Anti tumor necrosis factor (aTNF) is a successful treatment for many patients with rheumatoid
arthritis; however, it is only effective in 50 to 70 percent. As it can take
three to six months before clinical response can be determined, objective and
accurate tools are needed for early assessment of treatment response and
patient stratification.
"Macrophages (a type of white blood cell), play
a crucial role in the development and continuation of rheumatoid arthritis, and
are a promising biomarker for assessment and monitoring of disease activity," said Wouter van Binsbergen, MSc, MD, PhD, a student at the Amsterdam University
Medical Center in Amsterdam, The Netherlands. "In our study, we utilized a new
PET/CT imaging technique to quantify macrophages and determine their
association with clinical disease activity."

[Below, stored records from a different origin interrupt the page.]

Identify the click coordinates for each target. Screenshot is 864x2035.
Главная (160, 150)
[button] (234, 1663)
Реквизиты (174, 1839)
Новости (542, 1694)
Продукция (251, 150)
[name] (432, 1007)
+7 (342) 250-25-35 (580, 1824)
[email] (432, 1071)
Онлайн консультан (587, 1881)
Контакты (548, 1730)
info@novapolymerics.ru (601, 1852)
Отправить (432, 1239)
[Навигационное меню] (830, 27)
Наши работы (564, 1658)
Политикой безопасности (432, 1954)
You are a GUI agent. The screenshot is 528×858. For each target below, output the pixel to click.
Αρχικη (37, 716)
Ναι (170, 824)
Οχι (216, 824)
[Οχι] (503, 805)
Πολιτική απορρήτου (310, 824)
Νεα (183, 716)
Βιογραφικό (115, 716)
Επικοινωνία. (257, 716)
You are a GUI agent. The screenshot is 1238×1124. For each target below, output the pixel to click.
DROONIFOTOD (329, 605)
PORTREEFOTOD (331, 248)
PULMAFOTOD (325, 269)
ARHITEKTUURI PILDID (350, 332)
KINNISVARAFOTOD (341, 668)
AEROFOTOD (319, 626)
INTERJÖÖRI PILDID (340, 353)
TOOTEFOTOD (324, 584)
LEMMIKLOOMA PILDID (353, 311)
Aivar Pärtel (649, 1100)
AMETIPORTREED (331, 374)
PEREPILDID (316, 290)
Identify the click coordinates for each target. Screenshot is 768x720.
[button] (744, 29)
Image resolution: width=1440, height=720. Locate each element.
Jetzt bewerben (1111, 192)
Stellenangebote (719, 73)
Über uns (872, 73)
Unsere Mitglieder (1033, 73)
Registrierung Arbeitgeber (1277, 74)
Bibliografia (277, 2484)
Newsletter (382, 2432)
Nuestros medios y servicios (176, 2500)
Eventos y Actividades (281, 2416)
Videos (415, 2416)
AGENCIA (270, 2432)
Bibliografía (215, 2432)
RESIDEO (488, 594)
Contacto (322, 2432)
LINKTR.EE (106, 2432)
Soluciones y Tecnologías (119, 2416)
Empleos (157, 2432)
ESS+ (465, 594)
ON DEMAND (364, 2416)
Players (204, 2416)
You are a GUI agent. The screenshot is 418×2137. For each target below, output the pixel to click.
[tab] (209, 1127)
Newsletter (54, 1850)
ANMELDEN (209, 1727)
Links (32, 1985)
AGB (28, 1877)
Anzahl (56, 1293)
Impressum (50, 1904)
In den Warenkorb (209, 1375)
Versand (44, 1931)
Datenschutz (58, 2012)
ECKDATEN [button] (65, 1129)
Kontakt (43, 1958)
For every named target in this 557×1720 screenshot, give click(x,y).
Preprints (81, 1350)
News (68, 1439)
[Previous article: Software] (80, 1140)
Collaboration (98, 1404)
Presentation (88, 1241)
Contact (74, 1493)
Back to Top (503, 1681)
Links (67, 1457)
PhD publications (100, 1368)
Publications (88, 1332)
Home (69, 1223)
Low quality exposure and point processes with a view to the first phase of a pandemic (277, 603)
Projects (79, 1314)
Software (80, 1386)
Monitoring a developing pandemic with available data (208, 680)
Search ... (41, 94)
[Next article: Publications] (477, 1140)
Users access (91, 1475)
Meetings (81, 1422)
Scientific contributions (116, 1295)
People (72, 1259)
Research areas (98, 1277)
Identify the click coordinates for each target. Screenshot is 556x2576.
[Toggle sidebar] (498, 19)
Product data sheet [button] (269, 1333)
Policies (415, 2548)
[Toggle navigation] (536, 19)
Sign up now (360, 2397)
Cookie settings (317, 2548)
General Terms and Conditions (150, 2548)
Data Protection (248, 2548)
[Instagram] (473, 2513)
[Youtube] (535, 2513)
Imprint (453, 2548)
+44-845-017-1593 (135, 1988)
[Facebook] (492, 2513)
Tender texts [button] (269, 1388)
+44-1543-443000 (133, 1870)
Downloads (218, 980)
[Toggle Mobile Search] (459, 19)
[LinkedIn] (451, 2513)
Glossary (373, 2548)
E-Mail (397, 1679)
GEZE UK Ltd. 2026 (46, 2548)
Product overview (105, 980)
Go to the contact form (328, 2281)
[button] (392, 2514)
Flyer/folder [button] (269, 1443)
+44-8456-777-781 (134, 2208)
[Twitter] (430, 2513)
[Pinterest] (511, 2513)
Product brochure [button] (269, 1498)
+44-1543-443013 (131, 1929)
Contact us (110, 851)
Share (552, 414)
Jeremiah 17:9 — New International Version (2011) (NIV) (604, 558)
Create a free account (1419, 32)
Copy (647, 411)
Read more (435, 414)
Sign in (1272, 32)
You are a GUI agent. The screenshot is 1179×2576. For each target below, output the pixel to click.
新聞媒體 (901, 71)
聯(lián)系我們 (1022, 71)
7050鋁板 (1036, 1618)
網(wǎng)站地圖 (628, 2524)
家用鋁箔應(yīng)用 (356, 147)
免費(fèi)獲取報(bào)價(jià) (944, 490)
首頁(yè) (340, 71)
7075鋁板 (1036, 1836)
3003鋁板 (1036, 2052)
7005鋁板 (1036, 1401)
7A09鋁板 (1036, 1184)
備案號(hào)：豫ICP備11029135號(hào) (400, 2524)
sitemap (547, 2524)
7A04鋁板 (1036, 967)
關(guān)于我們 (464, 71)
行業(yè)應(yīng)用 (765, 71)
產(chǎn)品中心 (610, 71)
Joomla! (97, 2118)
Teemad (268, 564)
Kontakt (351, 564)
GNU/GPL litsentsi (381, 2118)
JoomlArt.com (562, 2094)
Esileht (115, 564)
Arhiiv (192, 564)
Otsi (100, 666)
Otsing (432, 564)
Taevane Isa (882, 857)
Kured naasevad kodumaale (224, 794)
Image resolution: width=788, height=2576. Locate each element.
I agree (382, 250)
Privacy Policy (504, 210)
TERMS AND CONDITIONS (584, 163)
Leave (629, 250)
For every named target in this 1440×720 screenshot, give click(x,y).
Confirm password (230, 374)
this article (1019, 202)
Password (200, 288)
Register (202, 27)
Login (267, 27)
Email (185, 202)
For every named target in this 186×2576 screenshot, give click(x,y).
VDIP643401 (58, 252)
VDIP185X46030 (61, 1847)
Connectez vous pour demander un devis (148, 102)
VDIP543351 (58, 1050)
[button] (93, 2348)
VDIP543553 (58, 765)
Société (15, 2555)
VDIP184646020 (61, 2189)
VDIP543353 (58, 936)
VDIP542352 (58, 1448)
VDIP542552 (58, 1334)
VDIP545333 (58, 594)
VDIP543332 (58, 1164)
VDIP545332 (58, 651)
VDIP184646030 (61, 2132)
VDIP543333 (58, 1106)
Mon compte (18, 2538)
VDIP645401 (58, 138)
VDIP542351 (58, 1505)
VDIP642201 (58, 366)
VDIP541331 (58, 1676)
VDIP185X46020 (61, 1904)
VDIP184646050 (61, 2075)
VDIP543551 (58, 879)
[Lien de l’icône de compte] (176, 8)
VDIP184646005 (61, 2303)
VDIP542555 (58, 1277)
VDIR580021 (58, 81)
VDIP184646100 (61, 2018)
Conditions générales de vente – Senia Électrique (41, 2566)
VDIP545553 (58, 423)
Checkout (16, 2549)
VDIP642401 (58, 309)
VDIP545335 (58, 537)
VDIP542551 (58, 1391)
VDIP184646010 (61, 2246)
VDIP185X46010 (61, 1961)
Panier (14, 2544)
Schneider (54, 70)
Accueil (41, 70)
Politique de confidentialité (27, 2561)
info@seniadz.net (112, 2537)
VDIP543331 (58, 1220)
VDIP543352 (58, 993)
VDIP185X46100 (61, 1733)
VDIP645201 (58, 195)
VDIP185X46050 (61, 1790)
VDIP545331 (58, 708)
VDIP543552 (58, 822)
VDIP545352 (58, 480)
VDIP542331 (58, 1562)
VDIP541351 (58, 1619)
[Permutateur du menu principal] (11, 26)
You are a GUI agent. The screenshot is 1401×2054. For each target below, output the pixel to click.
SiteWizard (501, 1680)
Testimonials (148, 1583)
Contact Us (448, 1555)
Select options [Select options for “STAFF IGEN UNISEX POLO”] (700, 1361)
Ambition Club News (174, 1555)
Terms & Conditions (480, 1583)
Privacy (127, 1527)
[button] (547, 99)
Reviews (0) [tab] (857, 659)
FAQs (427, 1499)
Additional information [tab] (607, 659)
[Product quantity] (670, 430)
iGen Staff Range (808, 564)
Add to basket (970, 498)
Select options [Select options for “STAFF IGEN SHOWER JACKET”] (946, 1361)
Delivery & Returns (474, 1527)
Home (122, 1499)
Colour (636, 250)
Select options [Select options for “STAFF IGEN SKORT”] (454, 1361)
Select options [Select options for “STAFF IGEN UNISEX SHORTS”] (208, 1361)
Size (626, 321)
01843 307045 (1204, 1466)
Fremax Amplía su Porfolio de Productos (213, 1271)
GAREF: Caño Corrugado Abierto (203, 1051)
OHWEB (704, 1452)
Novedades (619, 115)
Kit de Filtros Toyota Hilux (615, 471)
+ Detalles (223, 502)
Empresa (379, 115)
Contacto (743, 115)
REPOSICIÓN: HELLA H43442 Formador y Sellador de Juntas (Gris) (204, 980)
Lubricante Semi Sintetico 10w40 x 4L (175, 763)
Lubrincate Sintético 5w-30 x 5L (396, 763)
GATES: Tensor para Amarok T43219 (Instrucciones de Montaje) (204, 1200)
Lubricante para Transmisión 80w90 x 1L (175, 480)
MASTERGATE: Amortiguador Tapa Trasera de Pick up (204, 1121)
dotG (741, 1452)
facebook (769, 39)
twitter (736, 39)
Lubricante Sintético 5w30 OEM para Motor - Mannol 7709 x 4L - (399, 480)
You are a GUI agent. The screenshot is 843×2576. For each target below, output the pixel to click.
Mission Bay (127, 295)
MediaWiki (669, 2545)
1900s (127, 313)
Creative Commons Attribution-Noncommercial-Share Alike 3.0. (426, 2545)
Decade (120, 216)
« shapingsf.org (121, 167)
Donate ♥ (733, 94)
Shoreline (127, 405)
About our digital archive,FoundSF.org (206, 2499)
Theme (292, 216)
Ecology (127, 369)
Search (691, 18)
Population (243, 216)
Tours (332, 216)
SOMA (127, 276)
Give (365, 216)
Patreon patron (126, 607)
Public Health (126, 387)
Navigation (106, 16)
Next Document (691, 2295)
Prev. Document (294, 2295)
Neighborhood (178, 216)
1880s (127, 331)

In the study, researchers conducted whole-body
11C-DPA-713 PET/CT scans on 20 rheumatoid arthritis patients
undergoing aTNF treatment. Uptake of the 11C-DPA-713
tracer was quantified by determining the standardized uptake value in 44 joints
at baseline and at four weeks. Mean SUVs of all joints and specific joint
clusters were related to clinical evaluation after 26 weeks using linear
regression analyses. Multivariable analyses, including both PET/CT and clinical
evaluation, were also conducted.
Quantitative 11C-DPA-713 PET/CT
measurements at baseline and four weeks after aTNF
treatment showed significant association with clinical disease activity at 26 weeks. Furthermore,
the addition of specific clinical data to SUV data of certain joints improved
the potential predictive value in multivariable regression analyses at baseline
and 4 weeks in specific instances.
"These findings show that non-invasive
assessment and monitoring of macrophages using PET/CT has value to predict very
early potentially already at baseline the outcome of anti-TNF treatment in
rheumatoid arthritis patients, said van Binsbergen. On a larger scale, this
work supports the clinical application of molecular imaging and use of novel
immune cell targeting tracers for development of personalized treatment and
stratification strategies in rheumatoid arthritis and beyond."